Nonperforming nonaccrual loans at June 30, 2005 decreased $3.1 million or
66.8% and $1.4 million or 47.5% from the previous year and December 31, 2004,
respectively. The decrease was due to the net result of loans being returned
to accrual status or being charged off or paid off, and others being added to
nonperforming nonaccrual.

Changes in other real estate owned are discussed above under "Classified
Assets".

The Company had no restructured loans as of June 30, 2005, June 30, 2004 and
December 31, 2004.

The amount of gross interest income that would have been recorded for
nonaccrual loans for the three and six month periods ended June 30, 2005, if
all such loans had performed in accordance with their original terms, was $150
thousand and $274 thousand, respectively, compared to $111 thousand and $231
thousand, respectively, for the second quarter and the first half of 2004.

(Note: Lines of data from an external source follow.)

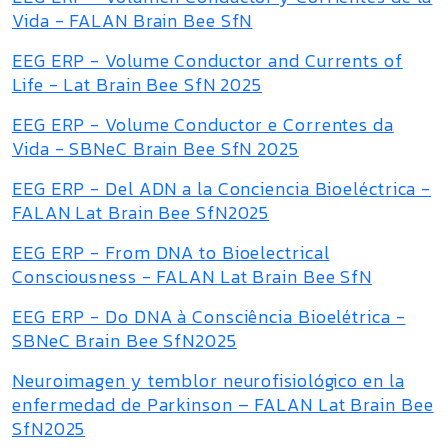
Vida - FALAN Brain Bee SfN
EEG ERP - Volume Conductor and Currents of
Life - Lat Brain Bee SfN 2025
EEG ERP - Volume Conductor e Correntes da
Vida - SBNeC Brain Bee SfN 2025
EEG ERP - Del ADN a la Conciencia Bioeléctrica -
FALAN Lat Brain Bee SfN2025
EEG ERP - From DNA to Bioelectrical
Consciousness - FALAN Lat Brain Bee SfN
EEG ERP - Do DNA à Consciência Bioelétrica -
SBNeC Brain Bee SfN2025
Neuroimagen y temblor neurofisiológico en la
enfermedad de Parkinson – FALAN Lat Brain Bee
SfN2025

The amount of interest income that was recognized on nonaccrual loans from all
cash payments, including those related to interest owed from prior years, made
during the three and six months ended June 30, 2005, totaled $120 thousand and
$285 thousand, respectively, compared to $102 thousand and $167 thousand,
respectively, for the comparable periods in 2004. These cash payments
represent annualized yields of 6.02% and 7.88%, respectively, for the second
quarter and the first six months of 2005 compared to 5.98% and 4.78%,
respectively, for the second quarter and the first half of 2004.


Page 22

Total cash payments received during the second quarter of 2005 which were
applied against the book balance of nonaccrual loans outstanding at June 30,
2005, totaled approximately $77 thousand. Cash payments received totaled $228
thousand for the six months ended June 30, 2005.

Management believes the overall credit quality of the loan portfolio continues
to be strong; however, nonperforming assets could fluctuate from period to
period. The performance of any individual loan can be affected by external
factors such as the interest rate environment, economic conditions or factors
particular to the borrower. No assurance can be given that additional
increases in nonaccrual loans will not occur in the future.


Allowance for Loan Losses

The Company's allowance for loan losses is maintained at a level considered
adequate to provide for losses that can be estimated based upon specific and
general conditions. These include conditions unique to individual borrowers,
as well as overall loan loss experience, the amount of past due, nonperforming
loans and classified loans, recommendations of regulatory authorities,
prevailing economic conditions and other factors. A portion of the allowance
is specifically allocated to impaired and other identified loans whose full
collectibility is uncertain. Such allocations are determined by Management
based on loan-by-loan analyses. A second allocation is based in part on
quantitative analyses of historical loan loss experience, in which criticized
and classified loan balances identified through an internal loan review
process are analyzed using a linear regression model to determine standard
loss rates. The results of this analysis are applied to current criticized and
classified loan balances to allocate the reserve to the respective segments of
the loan portfolio. In addition, loans with similar characteristics not
usually criticized using regulatory guidelines are analyzed based on the
historical loss rates and delinquency trends, grouped by the number of days
the payments on these loans are delinquent. Last, allocations are made to
general loan categories based on commercial office vacancy rates, mortgage
loan foreclosure trends, agriculture commodity prices, and levels of
government funding. The remainder of the reserve is considered to be
unallocated and is established at a level considered necessary based on
relevant economic conditions and available data, including unemployment
statistics, unidentified economic and business conditions; the quality of
lending management and staff; credit quality trends; concentrations of credit;
and changing underwriting standards due to external competitive factors.
Management considers the $59.9 million allowance for loan losses, which is
equivalent to 2.23% of total loans at June 30, 2005, to be adequate as a
reserve against losses as of June 30, 2005.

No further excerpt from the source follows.